I never had any interest in nor knew nothing about the markets at that time, before or on that particular day, but without any planning, research or preparation, I found myself suddenly trading. It really was as though something plucked me out of one activity and dropped me into another all within a 24-hour period, out of the blue.
I think that at that point, I had simply resigned to and accepted the situation and was, therefore, in a very allowing state of mind and being ... and so it just happened, quickly, effortlessly, completely out of nowhere. I still can't quite get over it.
I had quite a bit of success at first, why I don't know. But, then, I forgot to be grateful and became greedy and lost my focus on many levels in my life. Consequently, I got into mostly negative positions. I never doubted that this was what Universe intended for me and recognized that I was simply not aligned and was resisting instead of allowing.
And, almost instantly, the minute I stopped resisting and started allowing, out of all of those negatives, minuses and red numbers, came a profit.
It was important to me, to start the New Year out in positive territory. Particularly after I had worked on re-aligning myself so intensely for a period of days preceeding.
Its so simple that its almost scary - :
Ask, Align + Allow = Receive
I get that some people (although not anyone on this site) would say it was a fluke, a lucky accident or something like that. But, I don't think so. In fact, I know it was no fluke nor accident.
Now, I happily await Monday and am not worried at all in the meantime. I have still more negatives, minuses and red numbers, but I intend to turn those into profits. I have no idea of how to do it, but I am not concerned with the "hows" at the moment. Because I know that when the time comes, I will know how.

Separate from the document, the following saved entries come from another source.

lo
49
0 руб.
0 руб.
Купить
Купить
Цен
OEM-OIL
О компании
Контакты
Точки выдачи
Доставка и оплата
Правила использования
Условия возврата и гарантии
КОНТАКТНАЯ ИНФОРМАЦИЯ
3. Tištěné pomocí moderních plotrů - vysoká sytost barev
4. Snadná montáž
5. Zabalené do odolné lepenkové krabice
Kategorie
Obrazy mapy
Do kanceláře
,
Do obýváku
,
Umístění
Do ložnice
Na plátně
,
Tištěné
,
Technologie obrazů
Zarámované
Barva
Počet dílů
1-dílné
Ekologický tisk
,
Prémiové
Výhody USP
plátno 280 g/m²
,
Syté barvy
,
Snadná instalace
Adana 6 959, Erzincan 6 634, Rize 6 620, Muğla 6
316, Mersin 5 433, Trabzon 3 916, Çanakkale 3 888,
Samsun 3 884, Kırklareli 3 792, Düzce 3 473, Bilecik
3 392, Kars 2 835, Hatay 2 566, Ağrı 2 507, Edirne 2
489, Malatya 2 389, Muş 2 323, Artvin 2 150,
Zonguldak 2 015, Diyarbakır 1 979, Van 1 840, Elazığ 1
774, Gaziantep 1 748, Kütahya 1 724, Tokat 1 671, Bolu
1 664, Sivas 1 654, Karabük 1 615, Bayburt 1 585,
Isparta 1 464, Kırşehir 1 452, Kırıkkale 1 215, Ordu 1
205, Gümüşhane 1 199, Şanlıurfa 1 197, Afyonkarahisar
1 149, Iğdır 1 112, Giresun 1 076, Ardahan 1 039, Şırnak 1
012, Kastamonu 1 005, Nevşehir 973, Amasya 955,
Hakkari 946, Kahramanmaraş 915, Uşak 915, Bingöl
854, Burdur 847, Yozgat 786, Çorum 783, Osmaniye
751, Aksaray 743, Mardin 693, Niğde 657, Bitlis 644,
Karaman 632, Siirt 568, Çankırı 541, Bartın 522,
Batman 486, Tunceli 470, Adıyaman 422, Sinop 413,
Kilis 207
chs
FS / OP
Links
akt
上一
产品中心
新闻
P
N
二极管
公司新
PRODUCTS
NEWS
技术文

If I step back, and reflect on my words and thoughts in an (ignorant of LoA) way, I would surmise that I've lost my mind. But, for reasons I cannot quite explain, and actually feel no need to, I just simply know that I haven't lost my mind at all; I'm not crazy ... I'm merely in touch with my desires - again. (Its been awhile.)

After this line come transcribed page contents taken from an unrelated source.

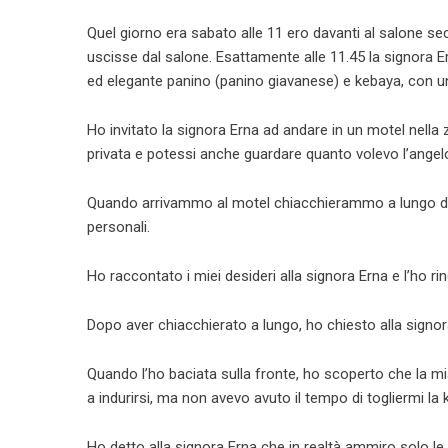
Quel giorno era sabato alle 11 ero davanti al salone s
uscisse dal salone. Esattamente alle 11.45 la signora 
ed elegante panino (panino giavanese) e kebaya, con u
Ho invitato la signora Erna ad andare in un motel nell
privata e potessi anche guardare quanto volevo l’angel
Quando arrivammo al motel chiacchierammo a lungo delle 
personali.
Ho raccontato i miei desideri alla signora Erna e l’ho r
Dopo aver chiacchierato a lungo, ho chiesto alla signora
Quando l’ho baciata sulla fronte, ho scoperto che la mia
a indurirsi, ma non avevo avuto il tempo di togliermi la 
Ho detto alla signora Erna che in realtà ammiro solo le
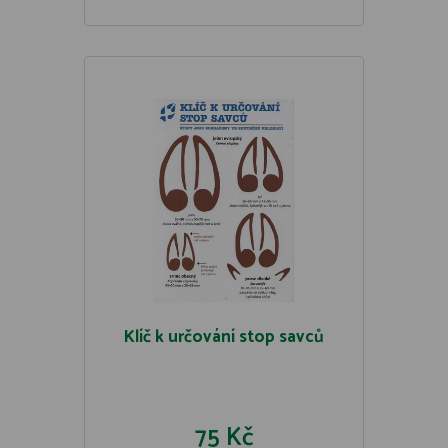
Klíč k určování stop savců
75 Kč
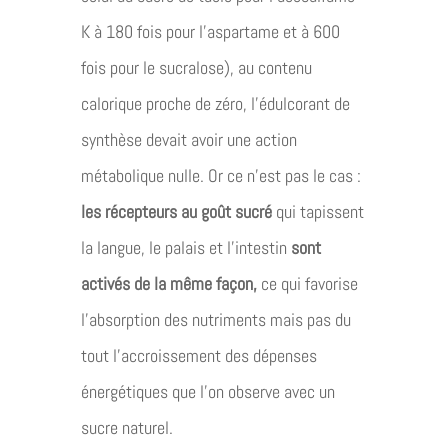
K à 180 fois pour l’aspartame et à 600
fois pour le sucralose), au contenu
calorique proche de zéro, l’édulcorant de
synthèse devait avoir une action
métabolique nulle. Or ce n’est pas le cas :
les récepteurs au goût sucré
qui tapissent
la langue, le palais et l’intestin
sont
activés de la même façon,
ce qui favorise
l’absorption des nutriments mais pas du
tout l’accroissement des dépenses
énergétiques que l’on observe avec un
sucre naturel.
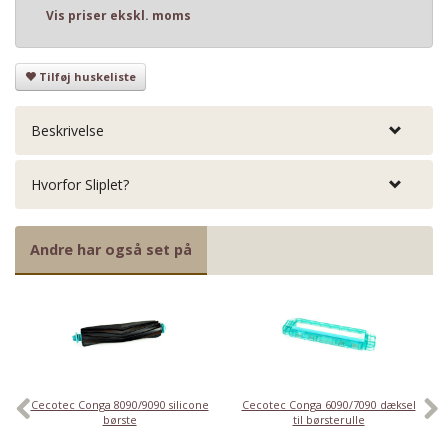
Vis priser ekskl. moms
Tilføj huskeliste
Beskrivelse
Hvorfor Sliplet?
Andre har også set på
Cecotec Conga 8090/9090 silicone
Cecotec Conga 6090/7090 dæksel
børste
til børsterulle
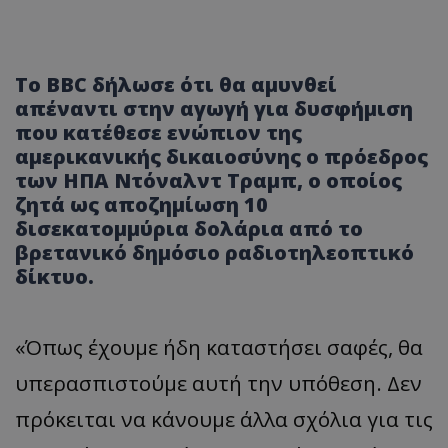
Το BBC δήλωσε ότι θα αμυνθεί
απέναντι στην αγωγή για δυσφήμιση
που κατέθεσε ενώπιον της
αμερικανικής δικαιοσύνης ο πρόεδρος
των ΗΠΑ Ντόναλντ Τραμπ, ο οποίος
ζητά ως αποζημίωση 10
δισεκατομμύρια δολάρια από το
βρετανικό δημόσιο ραδιοτηλεοπτικό
δίκτυο.
«Όπως έχουμε ήδη καταστήσει σαφές, θα
υπερασπιστούμε αυτή την υπόθεση. Δεν
πρόκειται να κάνουμε άλλα σχόλια για τις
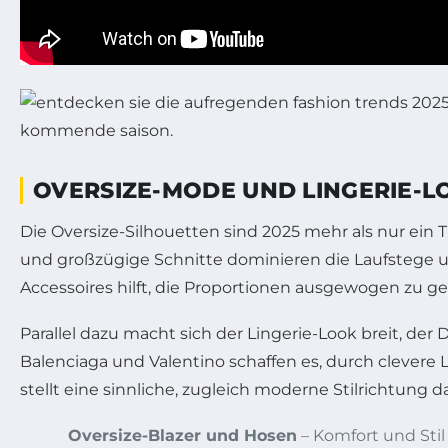
OVERSIZE-MODE UND LINGERIE-L
Die Oversize-Silhouetten sind 2025 mehr als nur ein T
und großzügige Schnitte dominieren die Laufstege u
Accessoires hilft, die Proportionen ausgewogen zu g
Parallel dazu macht sich der Lingerie-Look breit, der
Balenciaga und Valentino schaffen es, durch clevere
stellt eine sinnliche, zugleich moderne Stilrichtung 
Oversize-Blazer und Hosen
– Komfort und Stil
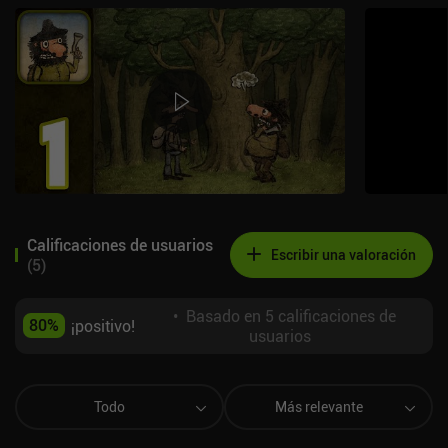
Calificaciones de usuarios
Escribir una valoración
(
5
)
•
Basado en 5 calificaciones de
80
%
¡positivo!
usuarios
Todo
Más relevante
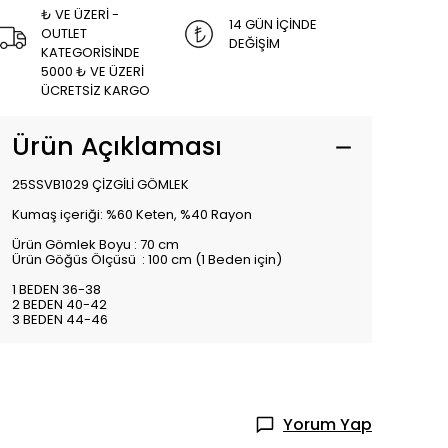
₺ VE ÜZERİ -
14 GÜN İÇİNDE
OUTLET
DEĞİŞİM
KATEGORİSİNDE
5000 ₺ VE ÜZERİ
ÜCRETSİZ KARGO
Ürün Açıklaması
25SSVB1029 ÇİZGİLİ GÖMLEK
Kumaş içeriği: %60 Keten, %40 Rayon
Ürün Gömlek Boyu : 70 cm
Ürün Göğüs Ölçüsü : 100 cm (1 Beden için)
1 BEDEN 36-38
2 BEDEN 40-42
3 BEDEN 44-46
Yorum Yap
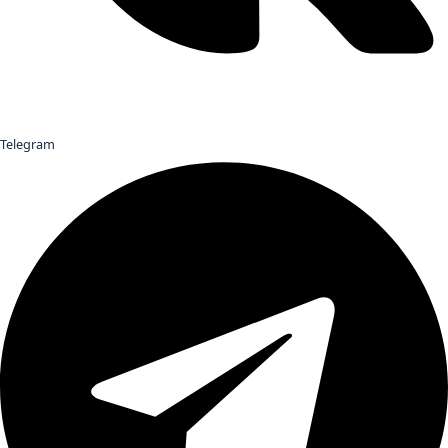
Telegram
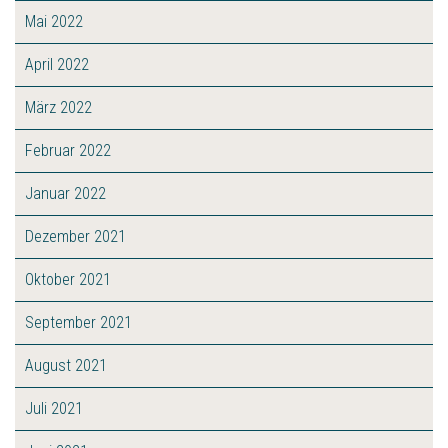
Mai 2022
April 2022
März 2022
Februar 2022
Januar 2022
Dezember 2021
Oktober 2021
September 2021
August 2021
Juli 2021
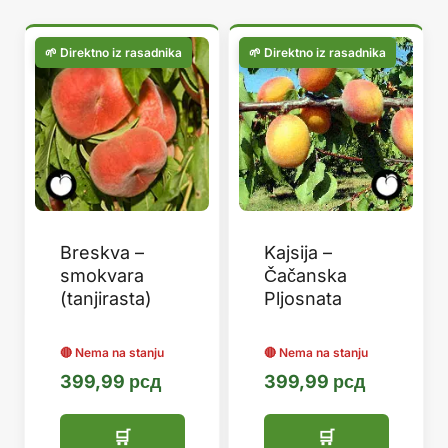
популарности
Breskva –
Kajsija –
smokvara
Čačanska
(tanjirasta)
Pljosnata
399,99
рсд
399,99
рсд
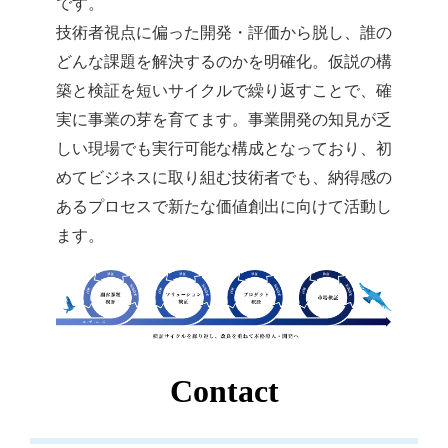
です。
技術者視点に偏った開発・評価から脱し、誰の
どんな課題を解決するのかを明確化。仮説の構
築と検証を短いサイクルで繰り返すことで、確
実に事業の芽を育てます。事業開発の知見が乏
しい現場でも実行可能な構成となっており、初
めてビジネスに取り組む技術者でも、納得感の
あるプロセスで新たな価値創出に向けて活動し
ます。
Contact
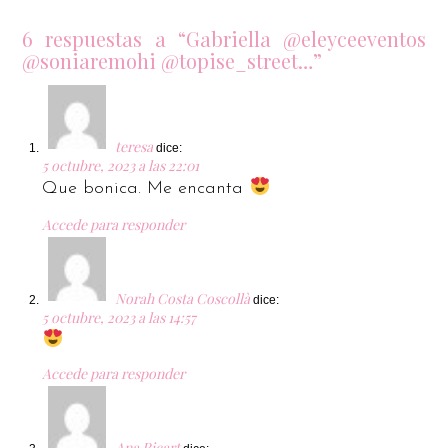
6 respuestas a “Gabriella @eleyceeventos
@soniaremohi @topise_street…”
teresa
dice:
5 octubre, 2023 a las 22:01
Que bonica. Me encanta
Accede para responder
Norah Costa Coscollà
dice:
5 octubre, 2023 a las 14:57
Accede para responder
Ana Ricart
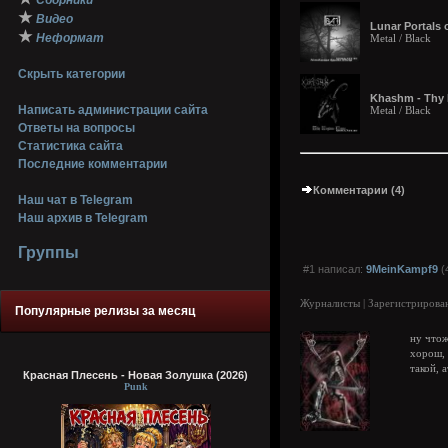
Сборники
★
Видео
Lunar Portals 
★
Неформат
Metal / Black
Скрыть категории
Khashm - Thy 
Написать администрации сайта
Metal / Black
Ответы на вопросы
Статистика сайта
Последние комментарии
Комментарии (4)
Наш чат в Telegram
Наш архив в Telegram
Группы
#1 написал:
9MeinKampf9
(
Журналисты | Зарегистрирован
Популярные релизы за месяц
ну чтож
хорош, 
такой, 
Красная Плесень - Новая Золушка (2026)
Punk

LoA is what it is. So pure, so simple.
I sometimes get tired of all of the over-analysis, which feels very overwhelming to me. I don't feel like I need to be an expert or have some big bag of tricks ... the fact of the matter is that after my child's attempted suicide, emergence of childhood abuse repressed memories and several other major life stressors in 2008, all coming on top of each other ... I disconnected at some point last year. And, after that, my life fell apart.
I had no hope; only horrific fears ... of everyone and everything, including myself. I was drowning in my fears 24/7. All along, I knew what I needed to do, but didn't have the strength.
And, then, I hit bottom. And, at that point, I thought about just ending it for good and forever. But, I remembered ... how life once was ... what a joy it was to simply be alive, and what a truly charmed life I once had ... and then I decided that if this was the bottom, then I can only go up. I can start with a clean, white canvass, and reinvent myself and myself. In my mind's eye, I visualize painting whatever I like on this clean, white, empty canvans - and whatever I paint, well, then, that will be my life. But, simply painting on that canvass is not enough; I know that. What I have to do is:
Ask, Align, Allow ...
And, if I do those simple things, then first come the baby steps, like yesterday. And, then come the jumps and then the leaps and, before I know it, I (the true, real me) will be back ... again navigating my ship through the calm and the storms ... but it will be ME who is navigating, taking 100% responsibility for my life ... enjoying the sweet serenity of the HERE and NOW to the fullest ... I'm already at the helm.
Sooooo good to be here, among co-creators.